What you are asked to do
Go through the listing beneath this task and return every line that carries the string "grande".

======

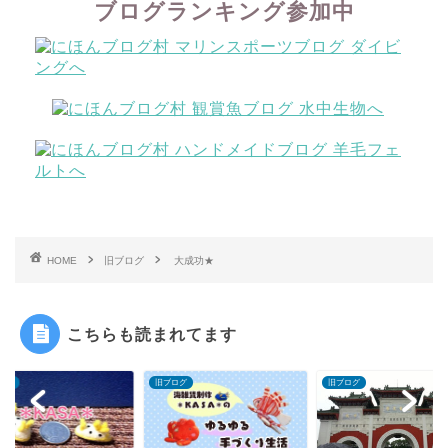
ブログランキング参加中
HOME
旧ブログ
大成功★
こちらも読まれてます
ログ
旧ブログ
旧ブログ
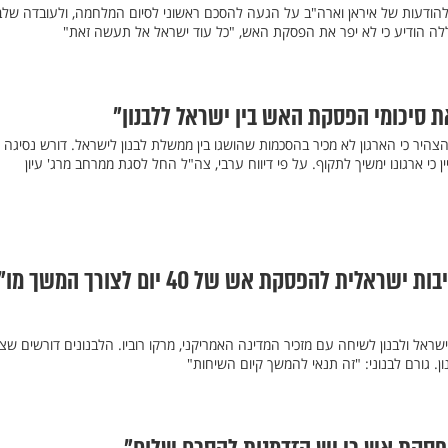
ס להודעות של איראן וארה"ב על הגעה להסכם ראשוני לסיום המלחמה, ולעובדה שלבנ
לה הודיע כי לא יפר את הפסקת האש, "כל עוד ישראל אל תעשה זאת"
ת סיכומי הפסקת האש בין ישראל ללבנון"
היר כי הארגון לא מכיר בהסכמות שהושגו בין ממשלת לבנון לישראל. דורש נסיגה
 כי ארגונו ימשיך לתקוף. על פי דיווח ערבי, צה"ל החל לסגת ממרחב מרג' עיון
לבנון לארה"ב: התחייבות ישראלית להפסקת אש של 40 יום לצורך המשך
י ישראל ולבנון לשיחה עם מזכיר המדינה האמריקני, מרקו רוביו. הלבנונים דורשים שצ
ן. גורם לבנוני: "זה תנאי להמשך קיום השיחות"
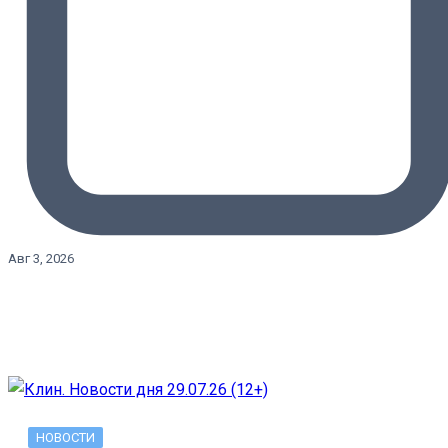
Авг 3, 2026
НОВОСТИ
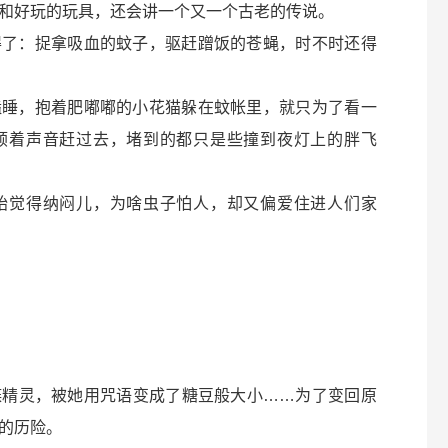
和好玩的玩具，还会讲一个又一个古老的传说。
得了：捉拿吸血的蚊子，驱赶蹭饭的苍蝇，时不时还得
嗑睡，抱着肥嘟嘟的小花猫躲在蚊帐里，就只为了看一
顺着声音赶过去，堵到的都只是些撞到夜灯上的胖飞
始觉得纳闷儿，为啥虫子怕人，却又偏爱住进人们家
蝶精灵，被她用咒语变成了糖豆般大小……为了变回原
的历险。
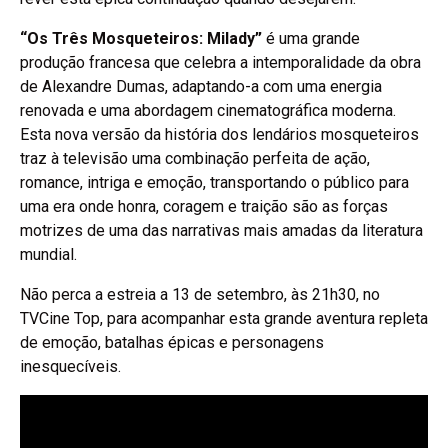
“Os Três Mosqueteiros: Milady”
é uma grande
produção francesa que celebra a intemporalidade da obra
de Alexandre Dumas, adaptando-a com uma energia
renovada e uma abordagem cinematográfica moderna.
Esta nova versão da história dos lendários mosqueteiros
traz à televisão uma combinação perfeita de ação,
romance, intriga e emoção, transportando o público para
uma era onde honra, coragem e traição são as forças
motrizes de uma das narrativas mais amadas da literatura
mundial.
Não perca a estreia a 13 de setembro, às 21h30, no
TVCine Top, para acompanhar esta grande aventura repleta
de emoção, batalhas épicas e personagens
inesquecíveis.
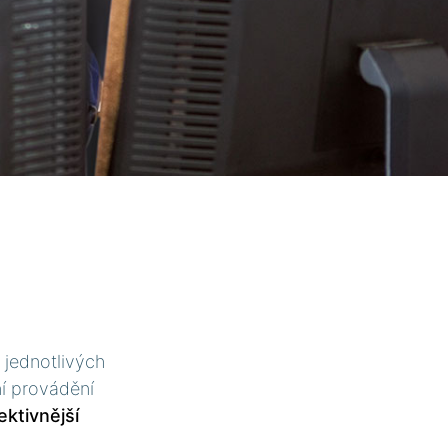
 jednotlivých
ní provádění
ektivnější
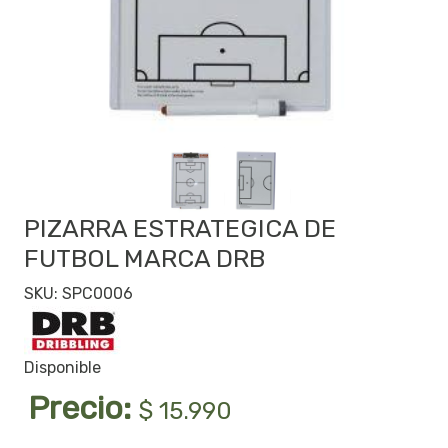
PIZARRA ESTRATEGICA DE
FUTBOL MARCA DRB
SKU: SPC0006
Disponible
Precio:
$ 15.990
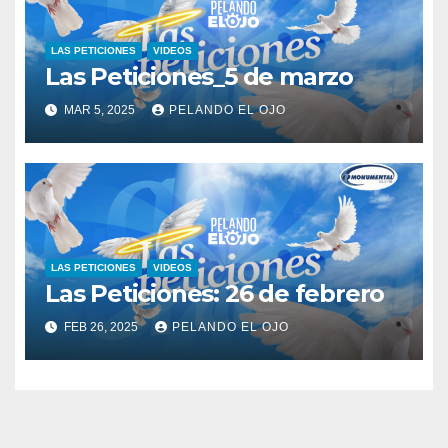
LAS PETICIONES
VIDEOS
Las Peticiones_5 de marzo
MAR 5, 2025
PELANDO EL OJO
LAS PETICIONES
VIDEOS
Las Peticiones: 26 de febrero
FEB 26, 2025
PELANDO EL OJO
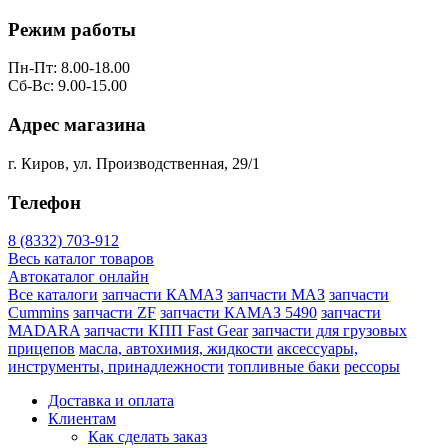
Режим работы
Пн-Пт: 8.00-18.00
Сб-Вс: 9.00-15.00
Адрес магазина
г. Киров, ул. Производственная, 29/1
Телефон
8 (8332) 703-912
Весь каталог товаров
Автокаталог онлайн
Все каталоги
запчасти КАМАЗ
запчасти МАЗ
запчасти
Cummins
запчасти ZF
запчасти КАМАЗ 5490
запчасти
MADARA
запчасти КПП Fast Gear
запчасти для грузовых
прицепов
масла, автохимия, жидкости
аксессуары,
инструменты, принадлежности
топливные баки
рессоры
Доставка и оплата
Клиентам
Как сделать заказ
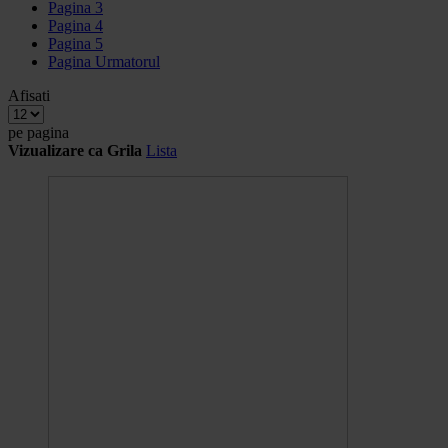
Pagina
3
Pagina
4
Pagina
5
Pagina
Urmatorul
Afisati
pe pagina
Vizualizare ca
Grila
Lista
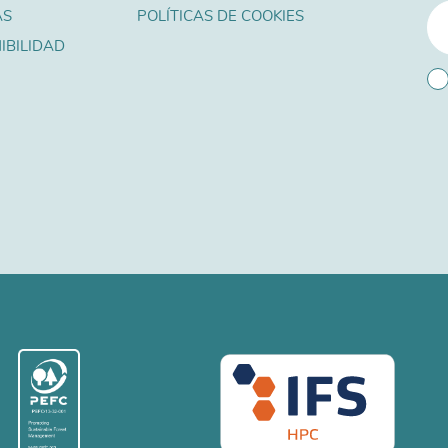
AS
POLÍTICAS DE COOKIES
IBILIDAD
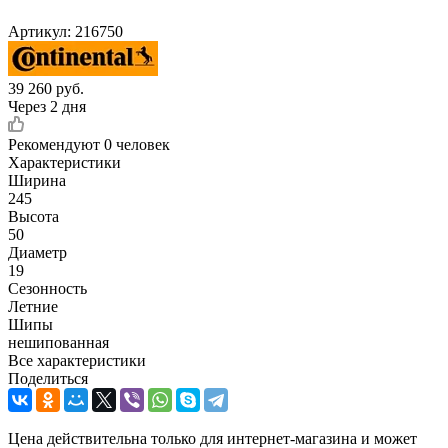
Артикул:
216750
39 260
руб.
Через 2 дня
Рекомендуют
0 человек
Характеристики
Ширина
245
Высота
50
Диаметр
19
Сезонность
Летние
Шипы
нешипованная
Все характеристики
Поделиться
Цена действительна только для интернет-магазина и может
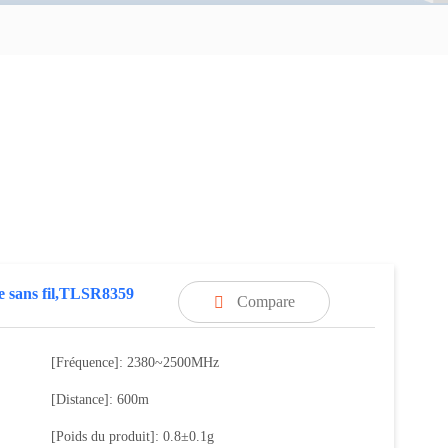
 sans fil,TLSR8359
Compare

[Fréquence]: 2380~2500MHz
[Distance]: 600m
[Poids du produit]: 0.8±0.1g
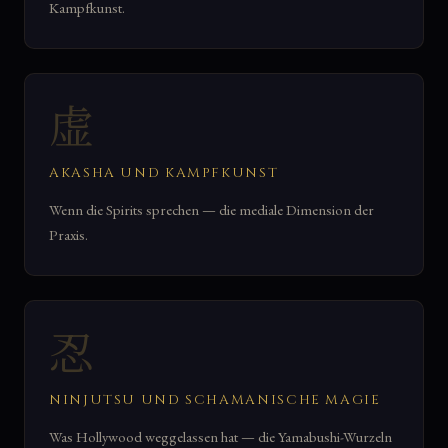
Kampfkunst.
虚
AKASHA UND KAMPFKUNST
Wenn die Spirits sprechen — die mediale Dimension der
Praxis.
忍
NINJUTSU UND SCHAMANISCHE MAGIE
Was Hollywood weggelassen hat — die Yamabushi-Wurzeln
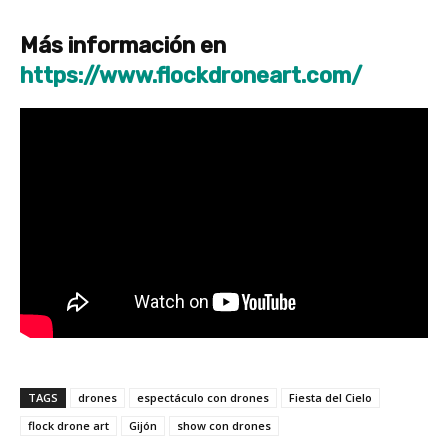
Más información en
https://www.flockdroneart.com/
TAGS
drones
espectáculo con drones
Fiesta del Cielo
flock drone art
Gijón
show con drones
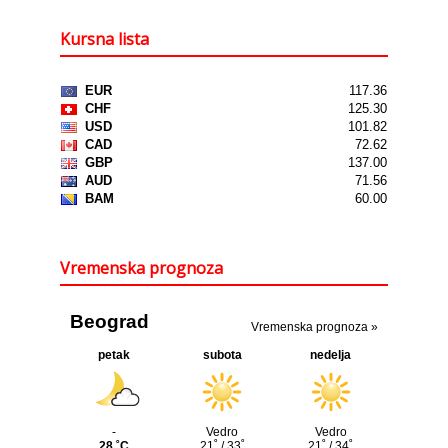
Kursna lista
Vremenska prognoza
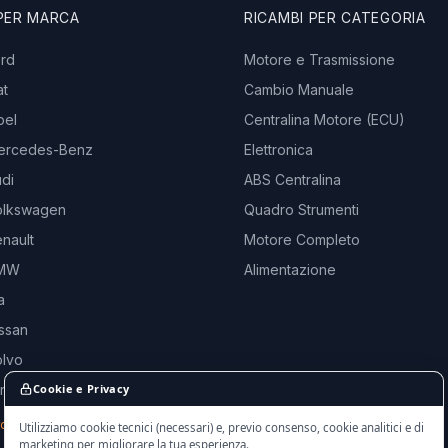
 PER MARCA
RICAMBI PER CATEGORIA
ord
Motore e Trasmissione
at
Cambio Manuale
pel
Centralina Motore (ECU)
ercedes-Benz
Elettronica
di
ABS Centralina
olkswagen
Quadro Strumenti
nault
Motore Completo
BMW
Alimentazione
a
ssan
olvo
and Rover
Cookie e Privacy
rche →
Utilizziamo cookie tecnici (necessari) e, previo consenso, cookie analitici e di
marketing per migliorare la tua esperienza.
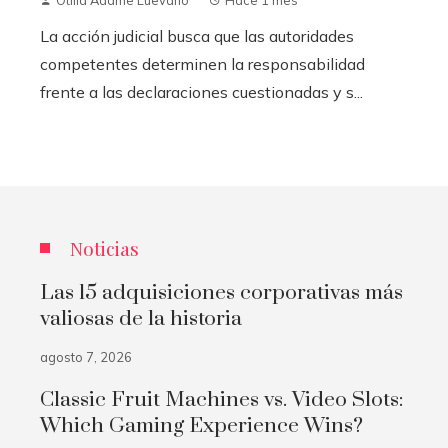
La acción judicial busca que las autoridades
competentes determinen la responsabilidad
frente a las declaraciones cuestionadas y s...
Noticias
Las 15 adquisiciones corporativas más
valiosas de la historia
agosto 7, 2026
Classic Fruit Machines vs. Video Slots:
Which Gaming Experience Wins?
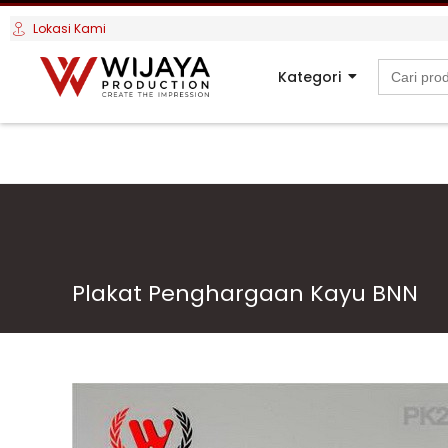
Lokasi Kami
Search
Kategori
for:
Plakat Penghargaan Kayu BNN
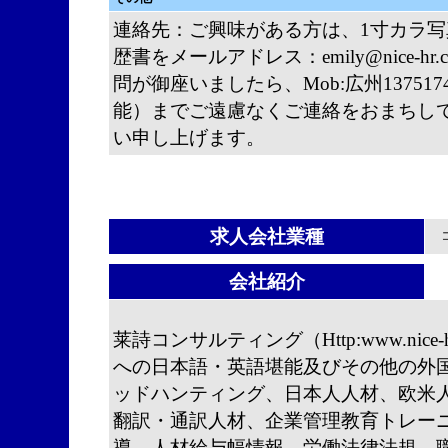
連絡先：ご興味がある方は、1寸カラ
歴書をメールアドレス：emily@nice-
問が御座いましたら、Mob:広州137517
能）までご遠慮なくご連絡をおまちし
い申し上げます。
求人会社業種
会社紹介
莱詩コンサルティング（Http:www.nic
への日本語・英語堪能及びその他の外
ッドハンティング、日本人人材、欧米
翻訳・通訳人材、企業管理教育トレー
導、人材給与幅情報、労働法律法規、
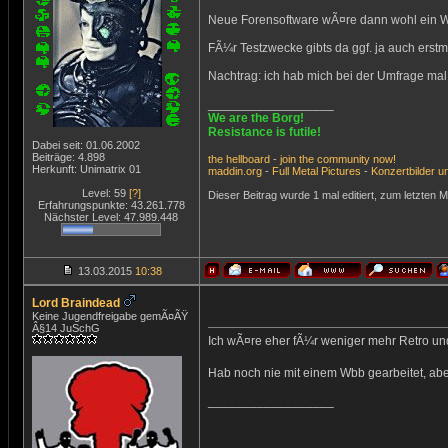
Neue Forensoftware wÃ¤re dann wohl ein 
FÃ¼r Testzwecke gibts da ggf. ja auch erstm
Nachtrag: ich hab mich bei der Umfrage mal 
__________________
We are the Borg!
Resistance is futile!
Dabei seit: 01.06.2002
Beiträge: 4.898
the
hellboard
-
join
the
community
now!
Herkunft: Unimatrix 01
maddin.org
-
Full Metal Pictures
-
Konzertbilder
u
Level: 59
[?]
Dieser Beitrag wurde 1 mal editiert, zum letzten 
Erfahrungspunkte: 43.261.778
Nächster Level: 47.989.448
13.03.2015
10:38
Lord Braindead
Keine Jugendfreigabe gemÃ¤ÃŸ
Â§14 JuSchG
Ich wÃ¤re eher fÃ¼r weniger mehr Retro un
Hab noch nie mit einem Wbb gearbeitet, ab
__________________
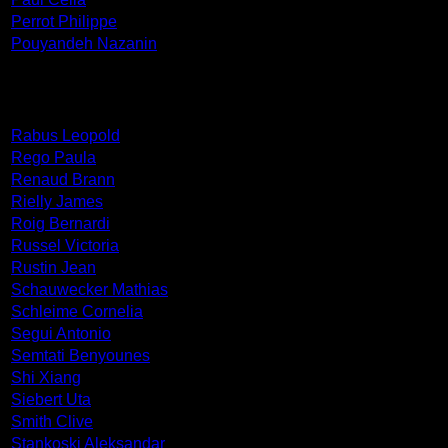
Perrot Philippe
Pouyandeh Nazanin
Rabus Leopold
Rego Paula
Renaud Brann
Rielly James
Roig Bernardi
Russel Victoria
Rustin Jean
Schauwecker Mathias
Schleime Cornelia
Segui Antonio
Semtati Benyounes
Shi Xiang
Siebert Uta
Smith Clive
Stankoski Aleksandar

======

Answer
é uma grande
TVCine Top, para acompanhar esta grande aventura repleta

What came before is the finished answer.